There is no answer to the Letter by Alexander Borsuk @biodranik.

================================================

Roman Tsisyk @rtsisyk has published his answer in team Zulip chat, please read a copy #10555 (comment). He proposes to bring Organic Maps under an established non-profit umbrella organization like the Software Freedom Conservancy or Software in the Public Interest. We welcome this move as we made the same suggestion in the Letter, and we've been considering non-profit umbrellas as a "home" for a potential community fork. So we will gladly join a working group Roman has suggested to form as a first step.
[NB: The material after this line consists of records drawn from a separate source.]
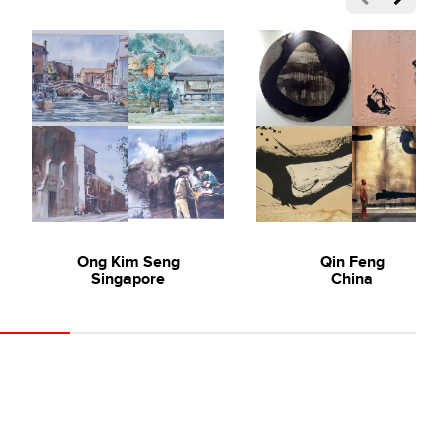
Ong Kim Seng
Qin Feng
Singapore
China
- Art Lecture Full Video
tists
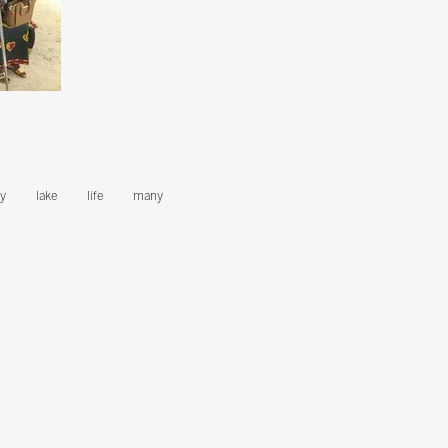
y
lake
life
many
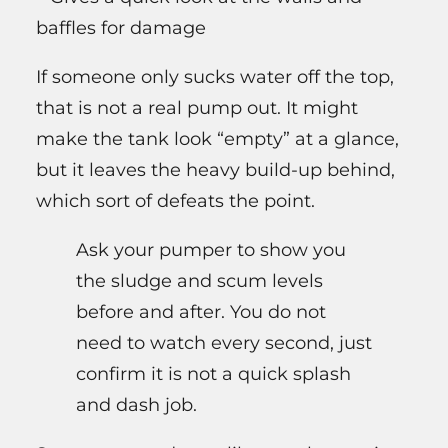
baffles for damage
If someone only sucks water off the top,
that is not a real pump out. It might
make the tank look “empty” at a glance,
but it leaves the heavy build-up behind,
which sort of defeats the point.
Ask your pumper to show you
the sludge and scum levels
before and after. You do not
need to watch every second, just
confirm it is not a quick splash
and dash job.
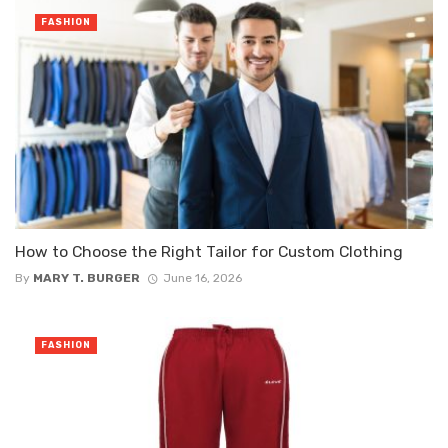
FASHION
How to Choose the Right Tailor for Custom Clothing
By
MARY T. BURGER
June 16, 2026
FASHION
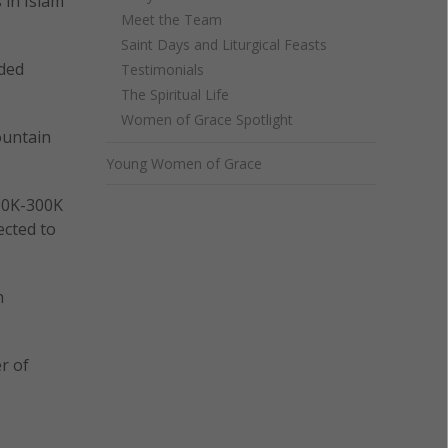
 in Islam
Meet the Team
Saint Days and Liturgical Feasts
nded
Testimonials
The Spiritual Life
Women of Grace Spotlight
ountain
Young Women of Grace
200K-300K
ected to
h
r of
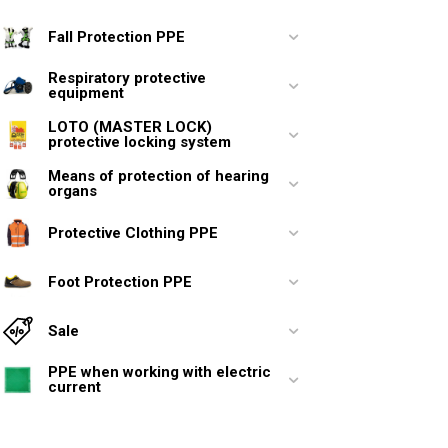
Fall Protection PPE
Respiratory protective
equipment
LOTO (MASTER LOCK)
protective locking system
Means of protection of hearing
organs
Protective Clothing PPE
Foot Protection PPE
Sale
PPE when working with electric
current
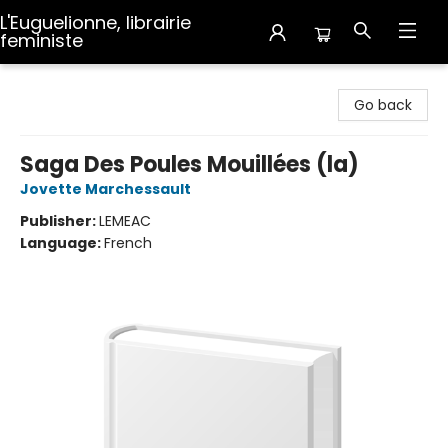
L'Euguelionne, librairie
feministe
L'Euguelionne, librairie feministe
Go back
Saga Des Poules Mouillées (la)
Jovette Marchessault
Publisher:
LEMEAC
Language:
French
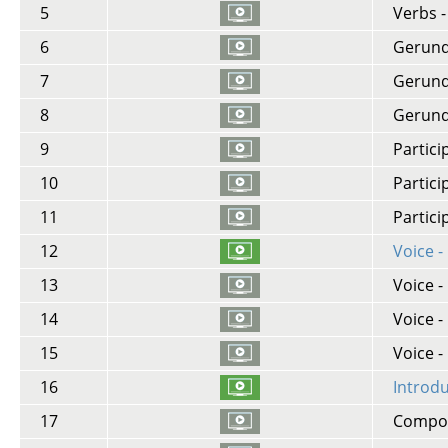
5
Verbs 
6
Gerund -
7
Gerund 
8
Gerund 
9
Partici
10
Partici
11
Partici
12
Voice -
13
Voice -
14
Voice 
15
Voice -
16
Introd
17
Compoun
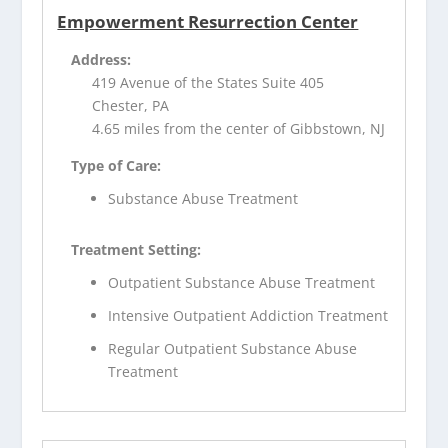
Empowerment Resurrection Center
Address:
419 Avenue of the States Suite 405
Chester, PA
4.65 miles from the center of Gibbstown, NJ
Type of Care:
Substance Abuse Treatment
Treatment Setting:
Outpatient Substance Abuse Treatment
Intensive Outpatient Addiction Treatment
Regular Outpatient Substance Abuse
Treatment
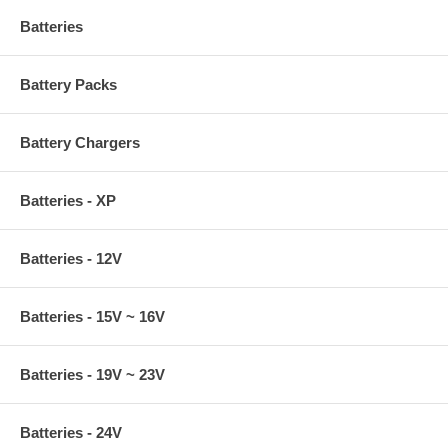
Batteries
Battery Packs
Battery Chargers
Batteries - XP
Batteries - 12V
Batteries - 15V ~ 16V
Batteries - 19V ~ 23V
Batteries - 24V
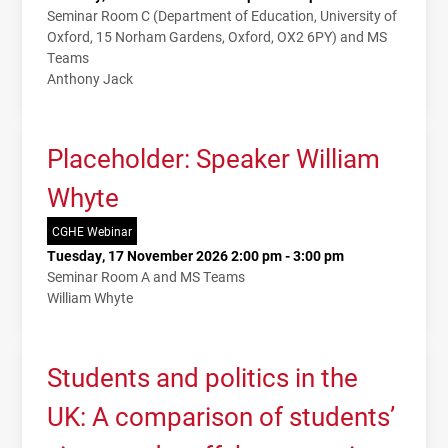
Seminar Room C (Department of Education, University of
Oxford, 15 Norham Gardens, Oxford, OX2 6PY) and MS
Teams
Anthony Jack
Placeholder: Speaker William
Whyte
CGHE Webinar
Tuesday, 17 November 2026 2:00 pm - 3:00 pm
Seminar Room A and MS Teams
William Whyte
Students and politics in the
UK: A comparison of students’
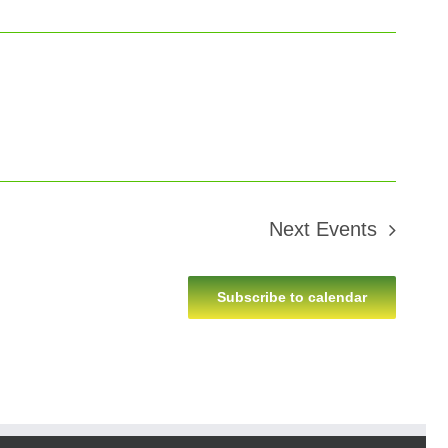
Next
Events
Subscribe to calendar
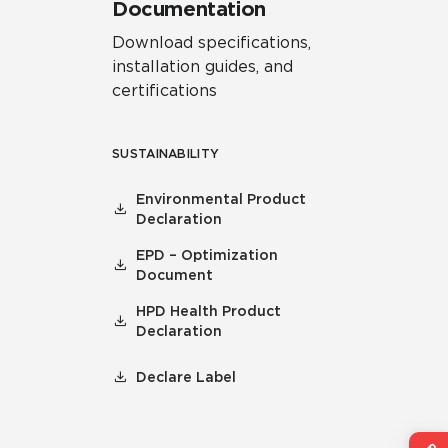
Documentation
Download specifications,
installation guides, and
certifications
SUSTAINABILITY
Environmental Product
Declaration
EPD – Optimization
Document
HPD Health Product
Declaration
Declare Label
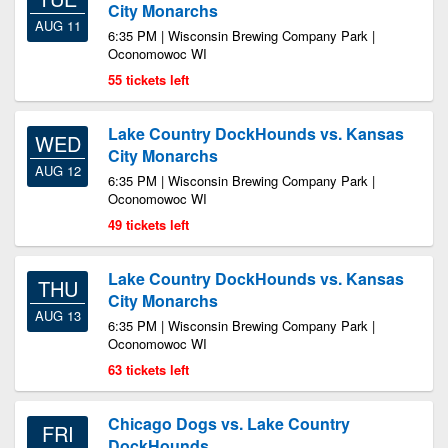
City Monarchs
AUG 11
6:35 PM | Wisconsin Brewing Company Park |
Oconomowoc WI
55 tickets left
Lake Country DockHounds vs. Kansas
WED
City Monarchs
AUG 12
6:35 PM | Wisconsin Brewing Company Park |
Oconomowoc WI
49 tickets left
Lake Country DockHounds vs. Kansas
THU
City Monarchs
AUG 13
6:35 PM | Wisconsin Brewing Company Park |
Oconomowoc WI
63 tickets left
Chicago Dogs vs. Lake Country
FRI
DockHounds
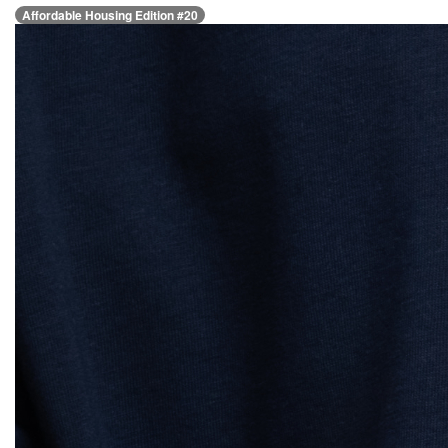
Affordable Housing Edition #20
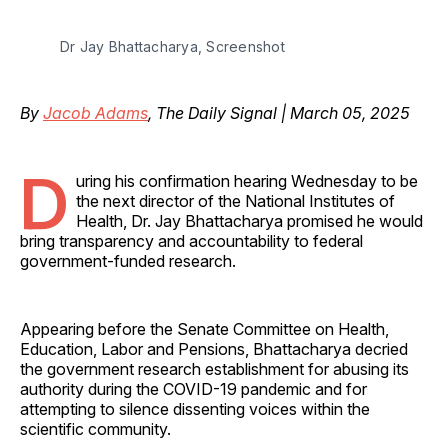
Dr Jay Bhattacharya, Screenshot
By
Jacob Adams
, The Daily Signal | March 05, 2025
D
uring his confirmation hearing Wednesday to be
the next director of the National Institutes of
Health, Dr. Jay Bhattacharya promised he would
bring transparency and accountability to federal
government-funded research.
Appearing before the Senate Committee on Health,
Education, Labor and Pensions, Bhattacharya decried
the government research establishment for abusing its
authority during the COVID-19 pandemic and for
attempting to silence dissenting voices within the
scientific community.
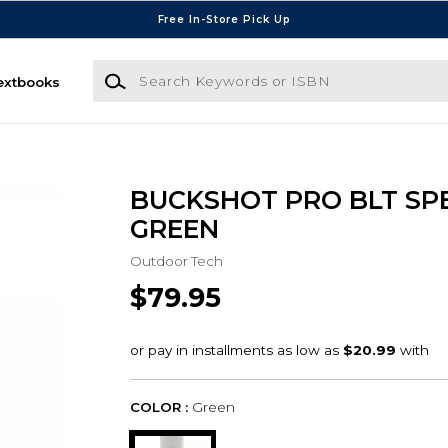
Free In-Store Pick Up
Search Keywords or ISBN
extbooks
BUCKSHOT PRO BLT SP
GREEN
Outdoor Tech
$79.95
COLOR :
Green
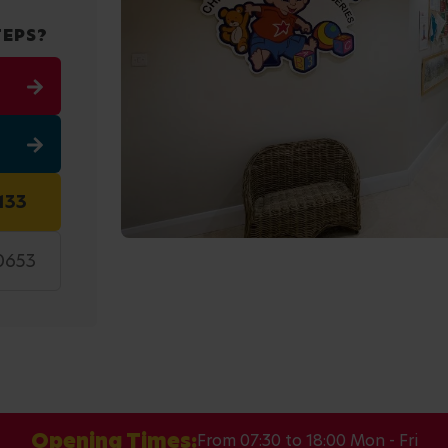
TEPS?
133
 0653
Opening Times:
From 07:30 to 18:00 Mon - Fri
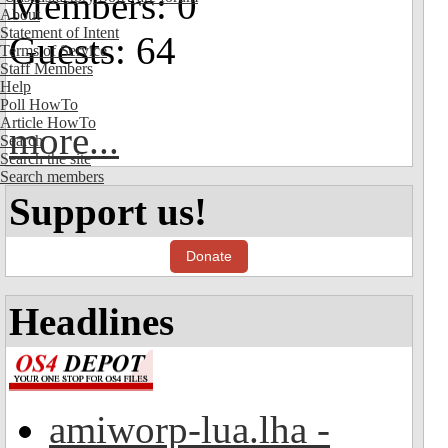
Members: 0
About
Statement of Intent
Guests: 64
Terms of Service
Staff Members
Help
Poll HowTo
Article HowTo
more...
Search
Search the site
Search members
Support us!
Donate
Headlines
amiworp-lua.lha -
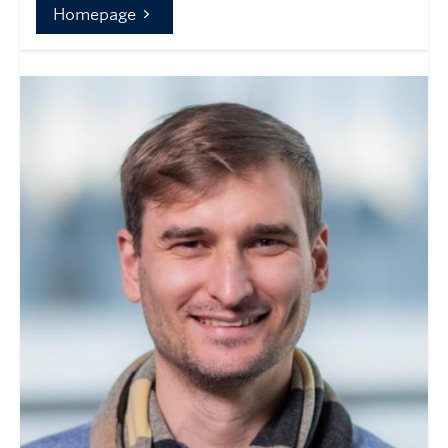
Homepage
================================================

Viktor Govako @vng has posted his answer in the Organic Maps Telegram chat (https://t.me/organicmaps/52328):

  • Roman took away my access to all key resources of Organic Maps without my consent and refused to return it back. Github blocking in March was also a result of his actions.
  • I decided that I will no longer work with Roman in any format.
  • Roman offered to buy out his share in Organic Maps OÜ so that he could leave the OM project.
  • The offer to buy out the shares was sent to Roman's lawyer three weeks ago. I have not received any clear response or counter-offer yet.
  • I had a conversation with NLNet where they offered to help in this situation. I will not refuse the idea of non-profit or some hybrid if it helps to conclude a “divorce” deal with Roman.

In addition Viktor has made some statements in the Russian-speaking OM Telegram chat, some of which we find significant (from https://t.me/OrganicMapsRu/78976 and onwards):
"Organic Maps now is a commercial company with an open source project" and its been like that since the company's inception and from Viktor's point of view the single mention of the Organic Maps OÜ name in the organicmaps.app website footer is enough information to convey the commercial nature of the project to the contributors.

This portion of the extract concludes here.